Le origini della Zecca

La grande famiglia Gonzaga che dominò il mantovano per oltre quattro secoli fu particolarmente feconda in campo numismatico per la copiosa produzione medaglistica e soprattutto monetale sviluppata sia nella zecca di Mantova che nelle zecche dei cosiddetti "rami minori".

Il primo di essi fu quello di Novellara che si distaccò dal principale ancora nel XIV secolo.

Mentre il ramo gonzaghesco di Guastalla ha una storia tutta particolare, fu la morte, nel 1478, di Ludovico, 2° Marchese di Mantova, a provocare quelle divisioni del marchesato in feudi autonomi assegnati ai figli cadetti che originò direttamente od indirettamente l'apertura delle zecche di Castiglione-Medole-Solferino e di Sabbioneta-Pomponesco-Bozzolo, aperte queste ultime da discendenti del terzogenito di Ludovico, Gianfrancesco.

Molte congetture sono state fatte riguardo la possibilità che a Gianfrancesco fosse stata concessa dall'Imperatore la facoltà di battere moneta.

L'Affò illustra addirittura una sua presunta moneta (Delle zecche ... , 1782, tav. IV,l) con l'Impresa del Fulmine alato al R/.

In realtà nessun Diploma é stato sinora trovato a conferma di questa ipotesi.

E' certo invece che la facoltà di "battere moneta in tutti i loro castelli" fu concessa nel 1497 da Massimiliano Imperatore a tutti i figli di Gianfrancesco " ... ac probæ speciei, et debiti ponderis monetam bonam auream, argenteam et æneam cudere faciendi publice in ipsis eorum castris, seu aliquo castrorum ipsorum fratrum ..." (Affò I. - Delle Zecche ... , 1782, pp. 125-130).

Il primogenito di Gianfrancesco, Ludovico, ereditò il feudo di Sabbioneta e quello, con titolo comitale di Rodigo. Più tardi, ed in conseguenza di varie vicende politiche ed ereditarie, acquisì anche i feudi di Rivarolo, Ostiano e Bozzolo.

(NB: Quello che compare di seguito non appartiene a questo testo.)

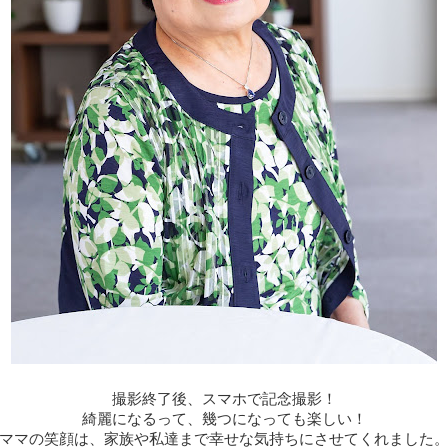
撮影終了後、スマホで記念撮影！
綺麗になるって、幾つになっても楽しい！
ママの笑顔は、家族や私達まで幸せな気持ちにさせてくれました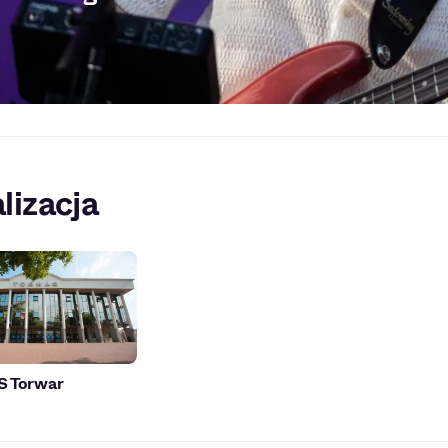
lizacja
S Torwar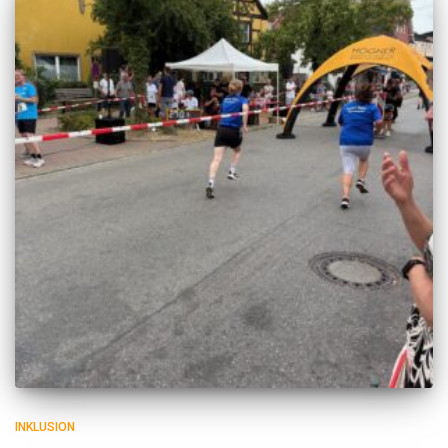
INKLUSION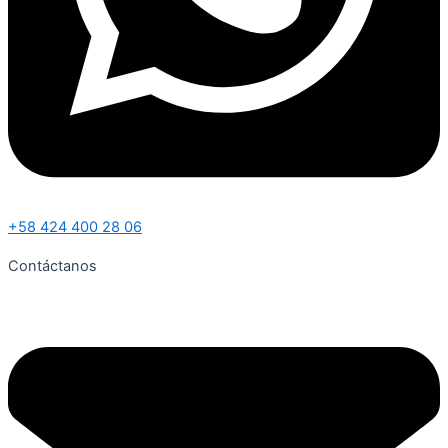
+58 424 400 28 06
Contáctanos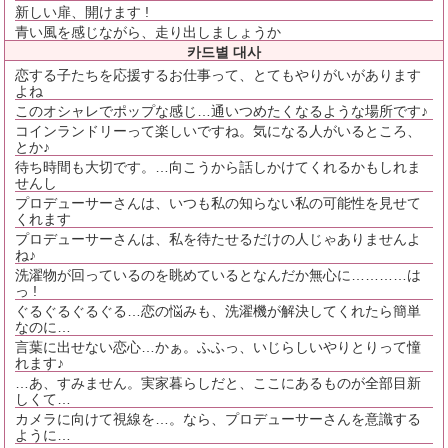
新しい扉、開けます !
青い風を感じながら、走り出しましょうか
카드별 대사
恋する子たちを応援するお仕事って、とてもやりがいがあります
よね
このオシャレでポップな感じ…通いつめたくなるような場所です♪
コインランドリーって楽しいですね。気になる人がいるところ、
とか♪
待ち時間も大切です。…向こうから話しかけてくれるかもしれま
せんし
プロデューサーさんは、いつも私の知らない私の可能性を見せて
くれます
プロデューサーさんは、私を待たせるだけの人じゃありませんよ
ね♪
洗濯物が回っているのを眺めているとなんだか無心に…………は
っ !
ぐるぐるぐるぐる…恋の悩みも、洗濯機が解決してくれたら簡単
なのに…
言葉に出せない恋心…かぁ。ふふっ、いじらしいやりとりって憧
れます♪
…あ、すみません。実家暮らしだと、ここにあるものが全部目新
しくて…
カメラに向けて視線を…。なら、プロデューサーさんを意識する
ように…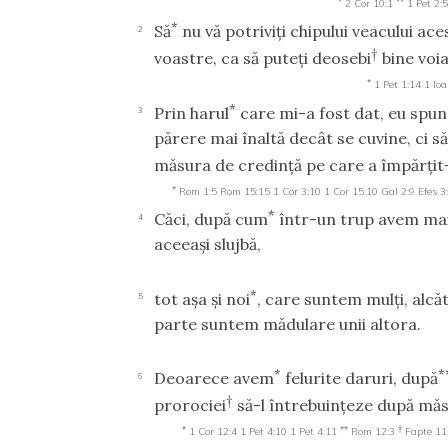
2 Cor 10:1
1 Pet 2:5
*
Să
nu vă potriviţi chipului veacului aces
2
†
voastre, ca să puteţi deosebi
bine voia
*
1 Pet 1:14
1 Ioa
*
Prin harul
care mi-a fost dat, eu spun 
3
părere mai înaltă decât se cuvine, ci s
măsura de credinţă pe care a împărţi
*
Rom 1:5
Rom 15:15
1 Cor 3:10
1 Cor 15:10
Gal 2:9
Efes 3
*
Căci, după cum
într-un trup avem mai
4
aceeaşi slujbă,
*
tot aşa şi noi
, care suntem mulţi, alcă
5
parte suntem mădulare unii altora.
*
*
Deoarece avem
felurite daruri, după
6
†
prorociei
să-l întrebuinţeze după măsu
*
**
†
1 Cor 12:4
1 Pet 4:10
1 Pet 4:11
Rom 12:3
Fapte 11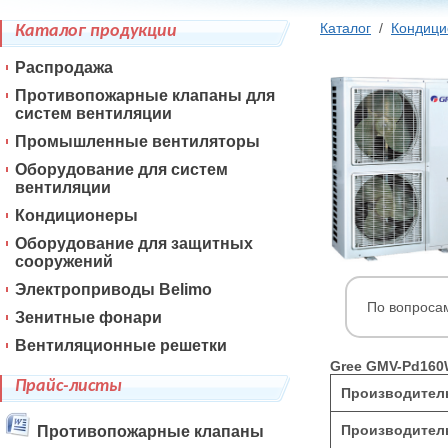
Каталог
/
Кондиц
Каталог продукции
Распродажа
Противопожарные клапаны для
систем вентиляции
Промышленные вентиляторы
Оборудование для систем
вентиляции
Кондиционеры
Оборудование для защитных
сооружений
Электроприводы Belimo
По вопроса
Зенитные фонари
Вентиляционные решетки
Gree GMV-Pd160
Прайс-листы
Производитель
Производитель
Противопожарные клапаны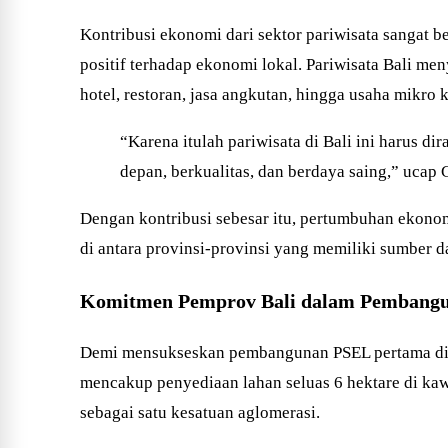
Kontribusi ekonomi dari sektor pariwisata sangat 
positif terhadap ekonomi lokal. Pariwisata Bali me
hotel, restoran, jasa angkutan, hingga usaha mikr
“Karena itulah pariwisata di Bali ini harus di
depan, berkualitas, dan berdaya saing,” ucap 
Dengan kontribusi sebesar itu, pertumbuhan ekonom
di antara provinsi-provinsi yang memiliki sumber d
Komitmen Pemprov Bali dalam Pembang
Demi mensukseskan pembangunan PSEL pertama di In
mencakup penyediaan lahan seluas 6 hektare di k
sebagai satu kesatuan aglomerasi.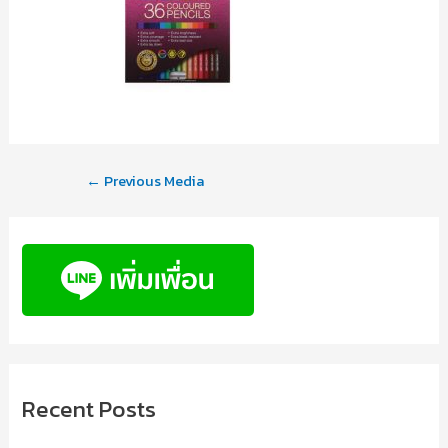
←
Previous Media
Recent Posts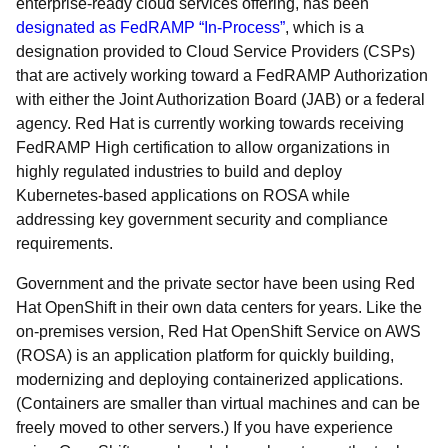
enterprise-ready cloud services offering, has been
designated as FedRAMP “In-Process”
, which is a
designation provided to Cloud Service Providers (CSPs)
that are actively working toward a FedRAMP Authorization
with either the Joint Authorization Board (JAB) or a federal
agency. Red Hat is currently working towards receiving
FedRAMP High certification to allow organizations in
highly regulated industries to build and deploy
Kubernetes-based applications on ROSA while
addressing key government security and compliance
requirements.
Government and the private sector have been using Red
Hat OpenShift in their own data centers for years. Like the
on-premises version, Red Hat OpenShift Service on AWS
(ROSA) is an application platform for quickly building,
modernizing and deploying containerized applications.
(Containers are smaller than virtual machines and can be
freely moved to other servers.) If you have experience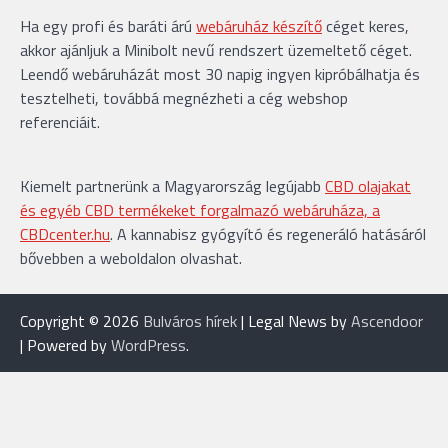
Ha egy profi és baráti árú
webáruház készítő
céget keres,
akkor ajánljuk a Minibolt nevű rendszert üzemeltető céget.
Leendő webáruházát most 30 napig ingyen kipróbálhatja és
tesztelheti, továbbá megnézheti a cég webshop
referenciáit.
Kiemelt partnerünk a Magyarország legújabb
CBD olajakat
és egyéb CBD termékeket forgalmazó webáruháza, a
CBDcenter.hu
. A kannabisz gyógyító és regeneráló hatásáról
bővebben a weboldalon olvashat.
Copyright © 2026
Bulváros hírek
| Legal News by
Ascendoor
| Powered by
WordPress
.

Ludovico si stabilì nel 1497 nel Castello di Sabbioneta con la moglie Francesca Fieschi, figlia di Gianluigi, Conte di Lavagna, ma non risulta che, nella sua pur lunga vita, si sia avvalso della facoltà di battere moneta.

Della sua numerosa prole si ricordano Pirro, Cardinale morto nel 1529, Giulia, andata in sposa a Vespasiano Colonna e Luigi (Rodomonte), il primogenito, che sposò la figlia di primo letto di Vespasiano, Isabella, Duchessa di Traietto e Contessa di Fondi, feudi situati in Terra di Lavoro nel Regno di Napoli.

Da Rodomonte ed Isabella nacque Vespasiano il 6.Dicembre.1531, giorno dedicato a San Nicola, Santo effigiato in molte monete di Sabbioneta.

Marchese Gonzaga per nascita e Principe del Sacro Romano Impero di diritto, siccome discendente in linea primogenita, Vespasiano associò al cognome Gonzaga anche quello della madre, Colonna, alla maniera spagnola dicono alcuni, ma sicuramente anche in conseguenza di una precisa clausola testamentaria del nonno materno (Amante B. - Giulia Gonzaga ..., 1896, p.55).

Alla morte del nonno paterno Ludovico, nel 1540, ereditò i feudi padani di Sabbioneta, Ostiano, Rivarolo, Bozzolo e la Contea di Rodigo.

Tutte le investiture ed i privilegi, compreso quello di battere moneta, gli furono confermati con il Diploma dell'Imperatore Carlo V d'Absburgo, dato in Genova il 6.IX.1541.

Nel 1549 sposò una nobile siciliana di ascendenza spagnola, Diana, figlia di Antonio Folch de Cardona e di Beatrice di Luna, che gli portò in dote il Marchesato di Juliana, la Contea di Chiusa e la Baronia di Burgio, tutti feudi della Valle di Mazara.

Nel 1558 il Re di Spagna, Filippo II, gli concesse il Grandato di Spagna e sempre in quell'anno, l'Imperatore Ferdinando I d'Absburgo, con Diploma dato in Vienna il 4.Agosto, oltre a confermargli tutte le investiture ed i privilegi precedenti, prese sotto la diretta protezione imperiale i feudi 1ombardi di Vespasiano ed istituì la primogenitura maschile nella sua discendenza. Sabbioneta divenne cioé un'entità autonoma ed indipendente all'interno dell'Impero e forse non è un caso che proprio a partire da quell'anno 1558, nei documenti appaiono le prime notizie dell'esistenza della Zecca di Sabbioneta.